An Alternative Graduation Speech: Karla Van Praag’s Siyyum Remarks

These remarks were delivered by JOIN for Justice Executive Director, Karla Van Praag, at the 15th Annual Siyyum/Graduation on June 24th, 2013.

In this past week’s New Yorker, Malcolm Gladwell tells the story of economist Albert O. Hirschman who embraced uncertainty and failure for its essential role in progress. He wrote, for example, of a tunnel constructed through the Hoosac Mountain in Western Massachusetts in the 1800’s that would never had been built had engineers correctly projected how difficult it would be to penetrate. Yet after it’s completion, this railway played a pivotal role in the developing economy of Massachusetts. This example, but one of many, he held the theory that our failures are often the precursors to our successes. Therefore we should not shy from doubt inherent in our aspirations, but welcome it.

When reading this article, I found myself reminded of one of the maxims we teach our Fellows, and indeed anyone who aspires to become an organizer. Embrace failure, we say. You are going to have a lot of it. Indeed, one of our partner organization’s teaches, if you are not failing at least 30% of the time, you are not pushing yourself hard enough.

We’ve all been to graduations where speaker after speaker tells stories of success, happy tales where they were magnificent and everything worked out right. Listening to those tales sometimes engenders a sense of isolation and skepticism in the listener – you know that’s not how your life works, and you feel more alone.

Not here. At JOIN, we are ready to embrace our leaders’ and our own mistakes. We willingly embrace struggle. We embrace failure. Because our failures are real, but, if we cultivate the charred earth with determination, strategy, and creativity, the seeds of recovery will begin to grow out of that ground. Seeds that may never have sprouted it we played it safe. Tonight our fellows will be bold enough to share stories of breaking up, stories of failure, stories of our ideas being challenged, and also the honest happy tales of how they came out the other side and succeeded beyond their expectations.

If JOIN promoted ourselves to our partner organizations and to our foundations with the slogan “We love failure”, I’m not sure you all would be sitting here. But, here, when we have brought our community together, we can be clear on what a role it plays in our work. Because, if you are going to enter the space of attempting public leadership, you had better get comfortable with failure real fast. There is nothing more uncertain than efforts to solve social problems. You can’t predict most of what is going to happen. You do know that there is a complex sea of competing interests keeping things the way they are. When you decide to lead, you are, as Marshall Ganz teaches, accepting responsibility for enabling others to achieve shared purpose, in the face of uncertainty. This very decision takes courage to act – you don’t know what the outcome will be. This courage is a precursor to leadership. These are some brave people in front of you, as you’ll see soon enough. They are courageous enough to lead, as they’ve shown us this year and will show us in the years ahead.

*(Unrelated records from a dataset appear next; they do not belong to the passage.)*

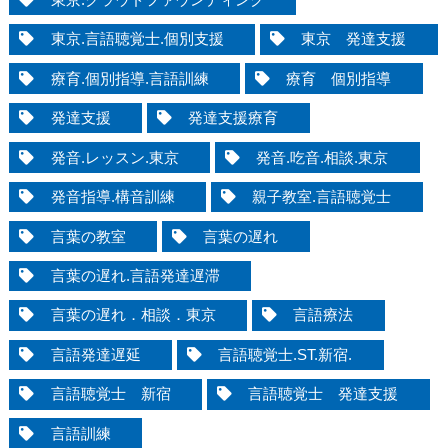
東京.言語聴覚士.個別支援
東京 発達支援
療育.個別指導.言語訓練
療育 個別指導
発達支援
発達支援療育
発音.レッスン.東京
発音.吃音.相談.東京
発音指導.構音訓練
親子教室.言語聴覚士
言葉の教室
言葉の遅れ
言葉の遅れ.言語発達遅滞
言葉の遅れ．相談．東京
言語療法
言語発達遅延
言語聴覚士.ST.新宿.
言語聴覚士 新宿
言語聴覚士 発達支援
言語訓練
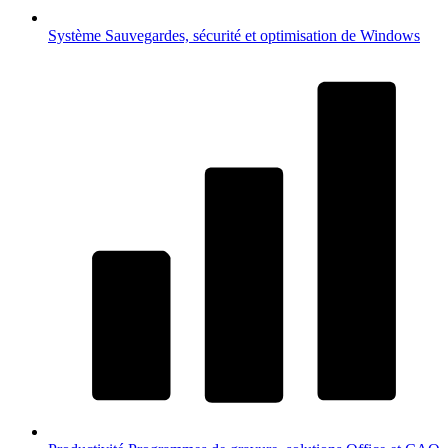
Système
Sauvegardes, sécurité et optimisation de Windows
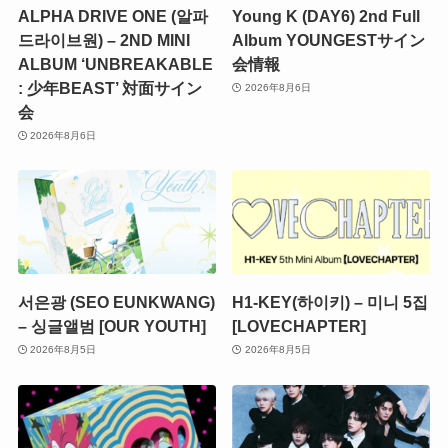
ALPHA DRIVE ONE (알파
Young K (DAY6) 2nd Full
드라이브원) – 2ND MINI
Album YOUNGESTサイン
ALBUM ‘UNBREAKABLE
会情報
: 少年BEAST’ 対面サイン
2026年8月6日
会
2026年8月6日
서은광 (SEO EUNKWANG)
H1-KEY(하이키) – 미니 5집
– 싱글앨범 [OUR YOUTH]
[LOVECHAPTER]
2026年8月5日
2026年8月5日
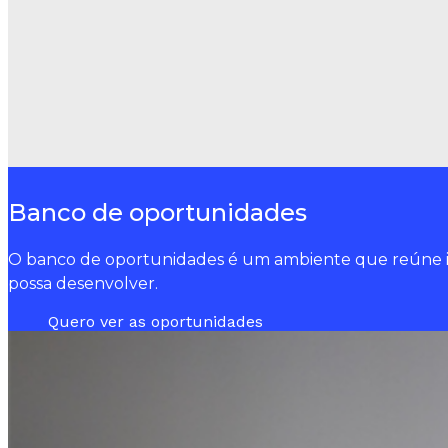
Banco de oportunidades
O banco de oportunidades é um ambiente que reúne ini
possa desenvolver.
Quero ver as oportunidades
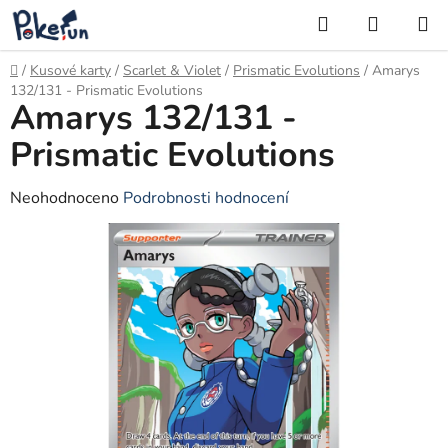
Přejít
Hledat
NÁKUP
na
KOŠÍK
obsah
Domů
/
Kusové karty
/
Scarlet & Violet
/
Prismatic Evolutions
/
Amarys
132/131 - Prismatic Evolutions
Amarys 132/131 -
Prismatic Evolutions
Průměrné
Neohodnoceno
Podrobnosti hodnocení
hodnocení
produktu
je
0,0
z
5
hvězdiček.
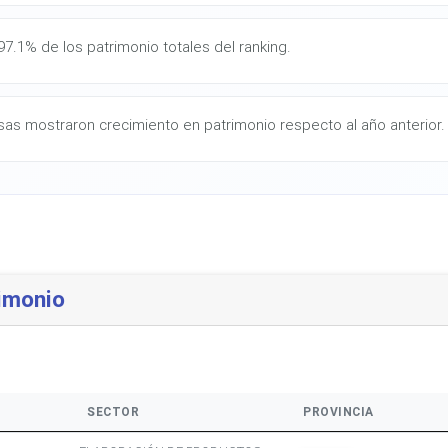
7.1% de los patrimonio totales del ranking.
as mostraron crecimiento en patrimonio respecto al año anterior.
imonio
SECTOR
PROVINCIA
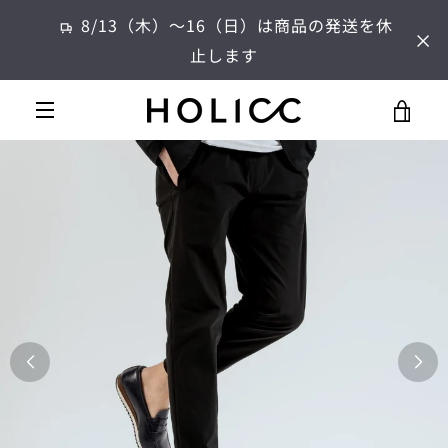
コ
8/13（木）～16（日）は商品の発送を休
ン
止します
テ
ン
ツ
カ
に
メ
ス
ー
キ
ニ
ッ
プ
ト
す
ュ
る
を
ー
見
る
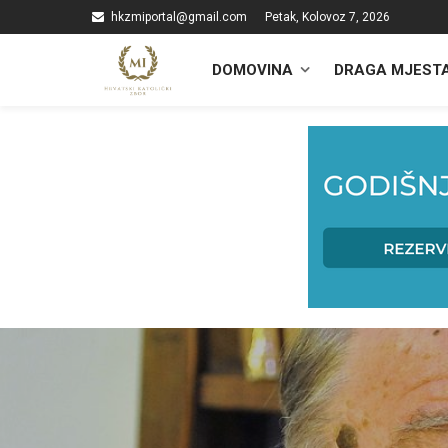
hkzmiportal@gmail.com
Petak, Kolovoz 7, 2026
DOMOVINA
DRAGA MJEST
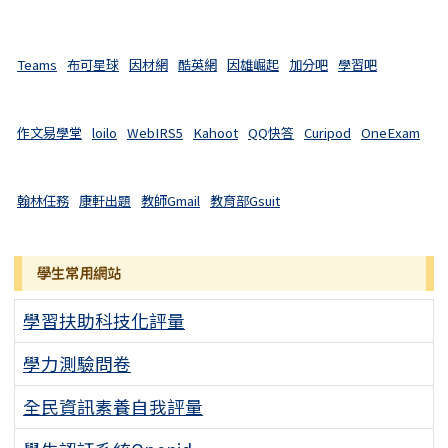
Teams
布可星球
因材網
酷英網
因雄崛起
加分吧
學習吧
作文易學堂
loilo
WebIRS5
Kahoot
QQ快答
Curipod
OneExam
翰林任務
康軒出題
教師Gmail
教育部Gsuit
學生常用網站
學習扶助科技化評量
學力測驗問卷
全民資訊素養自我評量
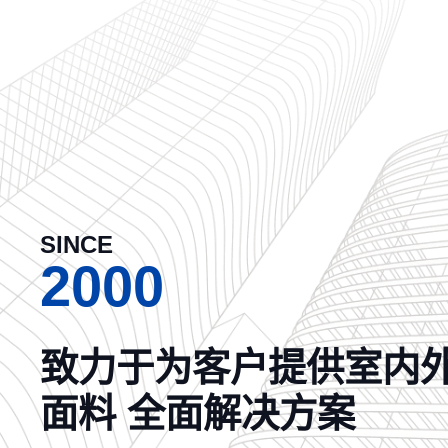
SINCE
2000
致力于为客户提供室内
面料 全面解决方案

We teach organizing to provide the frameworks and tools to navigate this uncertainty. Because there is so much uncertainty, because failure is always a possibility, because the stakes are so high, it’s important to learn how to lead, how to knit people together, how to strategize, how to take action. Unless you know how to react strategically and creatively, the failure is the final chapter, not a new beginning.

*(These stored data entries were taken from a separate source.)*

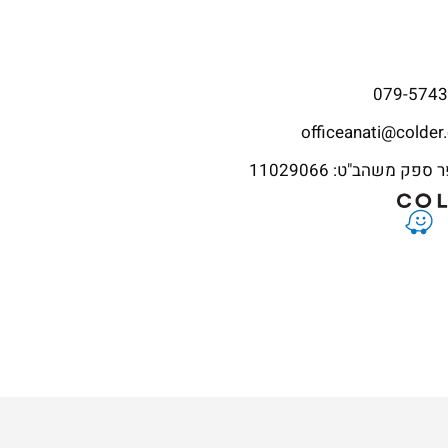
079-574
officeanati@colder.
פק משהב"ט: 11029066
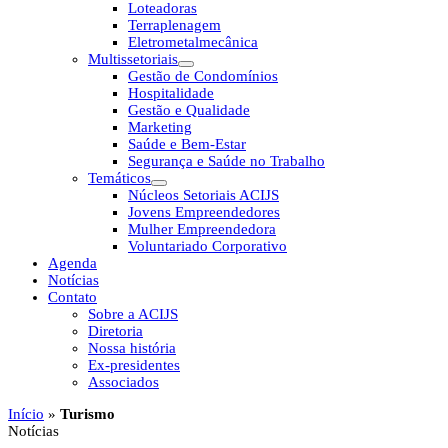
Loteadoras
Terraplenagem
Eletrometalmecânica
Multissetoriais
Gestão de Condomínios
Hospitalidade
Gestão e Qualidade
Marketing
Saúde e Bem-Estar
Segurança e Saúde no Trabalho
Temáticos
Núcleos Setoriais ACIJS
Jovens Empreendedores
Mulher Empreendedora
Voluntariado Corporativo
Agenda
Notícias
Contato
Sobre a ACIJS
Diretoria
Nossa história
Ex-presidentes
Associados
Início
»
Turismo
Notícias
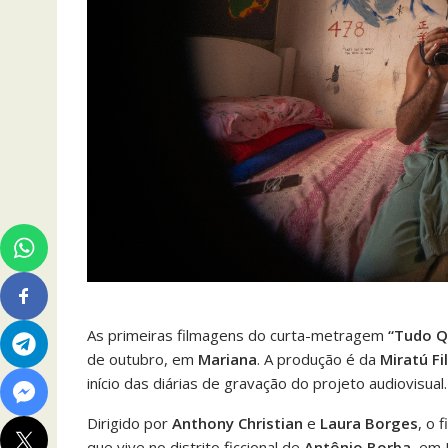
As primeiras filmagens do curta-metragem
“Tudo Q
de outubro, em
Mariana
. A produção é da
Miratú F
início das diárias de gravação do projeto audiovisual.
Dirigido por
Anthony Christian
e
Laura Borges
, o 
que vive no distrito ficcional de
Antônio Borba
, em 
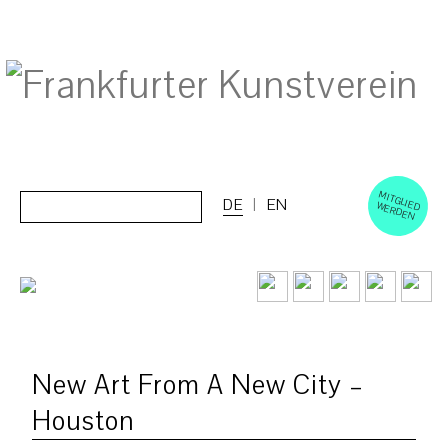
M
ERD
Cerca:
DE
EN
ITGLIED W
EN
New Art From A New City –
Houston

Yet, (sorry to break it to you,) knowing organizing is not a magic pill. The context of the situation always towers over the theory for how to approach it. The mountain is denser than we thought. The public official renegs on their deal. The people who obviously were going to follow through… don’t. When context doesn’t line up with our theory, then what do we do? How do we gain the experience to continually react to the unknown? This is what makes the JOIN experience so valuable to have in the beginning of one’s efforts to lead. For 15 years, the JOIN Fellowship model has been apprenticeships with Jewish and secular social change organizations combined with training, with mentors, with educators and with a supportive Jewish community. It is this smaller and larger community which enables these emerging leaders – that we selected from among the many that applied to be part of this experience for their very propensity to succeed – to ultimately succeed. Because they lift each other up after they fall, they share their own learning about how to approach change, and they keep each other courageous when it gets hard. JOIN may have planted the seeds, but it is the community they build together which has enabled so many people to have such an impact on countless organizations in Boston and beyond. This night is just the beginning. These peers among you, as you already know, are the teachers of your future.

I learned recently that when you are trying to build muscle mass, your body experiences it as tiny little tears. Each time you put stress on your muscles, they break a little. But your body responds in two ways – it not only repairs the broken cells but replaces the dead muscle cells with more cells. It prepares you to cope with similar situations in the future. Our body gets stronger with every failed cell. Without the failure, we remain weak.

So as you hear our outstanding fellows’ stories tonight of breaking up, whether they be muscles or friendships or efforts at change, remember failure’s necessary role before the to break through. Despite our hopes at avoiding failures, it’s inevitability may be the very reason we succeed. We are getting stronger with every fallen step.